What lines in the data below mention the string "isimlerden"? Copy them out.

EXERCISE DATA:
——————————
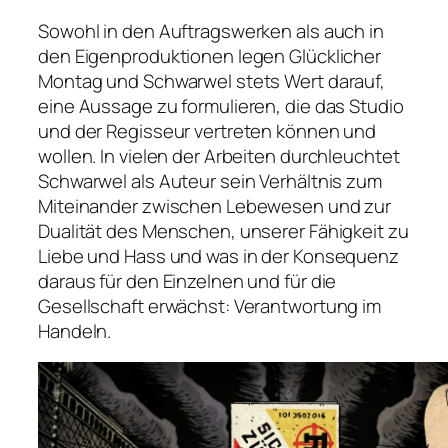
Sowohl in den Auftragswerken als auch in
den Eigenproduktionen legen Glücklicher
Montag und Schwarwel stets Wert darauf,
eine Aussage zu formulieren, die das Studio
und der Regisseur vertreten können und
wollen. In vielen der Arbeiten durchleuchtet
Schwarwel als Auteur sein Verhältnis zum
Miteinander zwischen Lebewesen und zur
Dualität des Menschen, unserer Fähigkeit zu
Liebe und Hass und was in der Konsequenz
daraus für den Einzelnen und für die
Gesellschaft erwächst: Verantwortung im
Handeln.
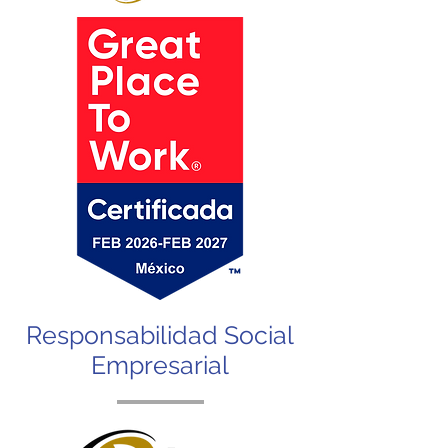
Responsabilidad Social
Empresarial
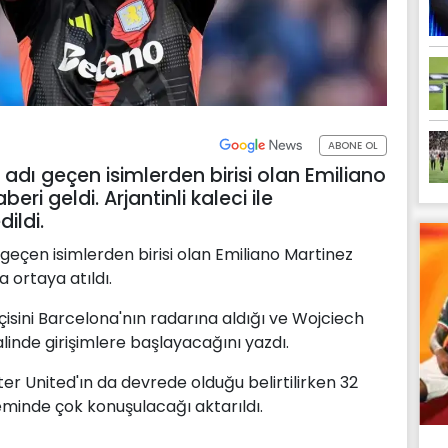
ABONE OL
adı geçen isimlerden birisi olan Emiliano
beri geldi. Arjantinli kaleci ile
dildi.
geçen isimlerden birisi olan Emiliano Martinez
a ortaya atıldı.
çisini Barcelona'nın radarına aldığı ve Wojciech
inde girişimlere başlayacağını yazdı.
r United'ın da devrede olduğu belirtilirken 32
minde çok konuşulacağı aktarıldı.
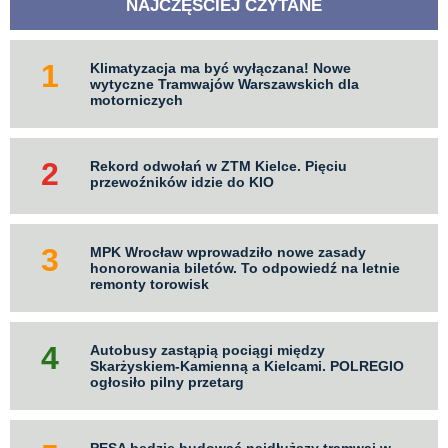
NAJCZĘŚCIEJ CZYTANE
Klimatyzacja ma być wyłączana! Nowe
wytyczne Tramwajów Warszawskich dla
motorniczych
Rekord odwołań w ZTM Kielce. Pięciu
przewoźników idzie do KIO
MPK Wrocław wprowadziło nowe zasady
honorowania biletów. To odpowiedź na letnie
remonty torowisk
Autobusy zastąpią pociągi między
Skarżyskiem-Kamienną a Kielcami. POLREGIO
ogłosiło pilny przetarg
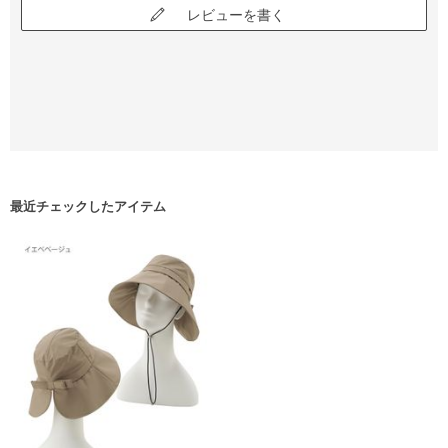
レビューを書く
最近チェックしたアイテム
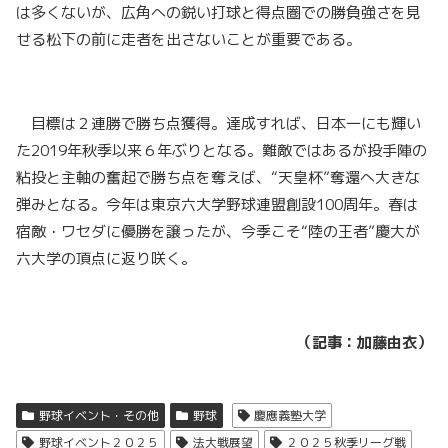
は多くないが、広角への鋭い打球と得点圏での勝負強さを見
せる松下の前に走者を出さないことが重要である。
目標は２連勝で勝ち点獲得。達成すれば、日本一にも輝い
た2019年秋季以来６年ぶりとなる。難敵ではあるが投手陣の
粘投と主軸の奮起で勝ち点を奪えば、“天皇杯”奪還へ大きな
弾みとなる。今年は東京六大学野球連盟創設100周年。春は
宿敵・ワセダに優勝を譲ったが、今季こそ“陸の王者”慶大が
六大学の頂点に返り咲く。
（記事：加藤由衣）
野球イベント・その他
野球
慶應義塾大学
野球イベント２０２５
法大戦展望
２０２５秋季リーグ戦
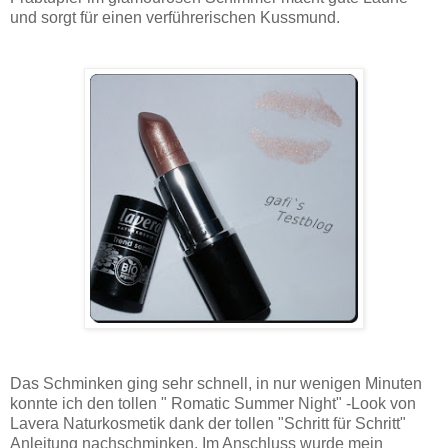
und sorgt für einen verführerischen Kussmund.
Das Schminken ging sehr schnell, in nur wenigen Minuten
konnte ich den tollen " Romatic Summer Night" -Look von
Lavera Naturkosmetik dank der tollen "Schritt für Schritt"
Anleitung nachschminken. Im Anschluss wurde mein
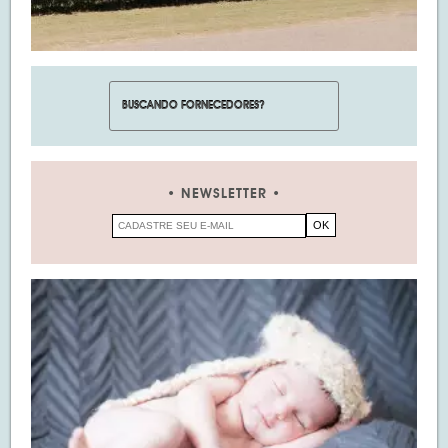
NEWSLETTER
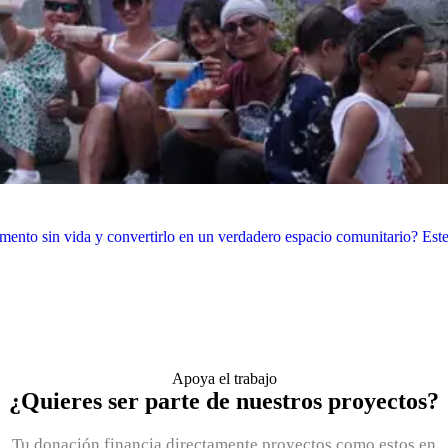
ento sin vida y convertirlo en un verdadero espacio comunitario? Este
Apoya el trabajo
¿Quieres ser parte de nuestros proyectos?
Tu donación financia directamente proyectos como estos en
——————————
RESPONSE TO THE TASK:
adı geçen isimlerden birisi olan Emiliano
geçen isimlerden birisi olan Emiliano Martinez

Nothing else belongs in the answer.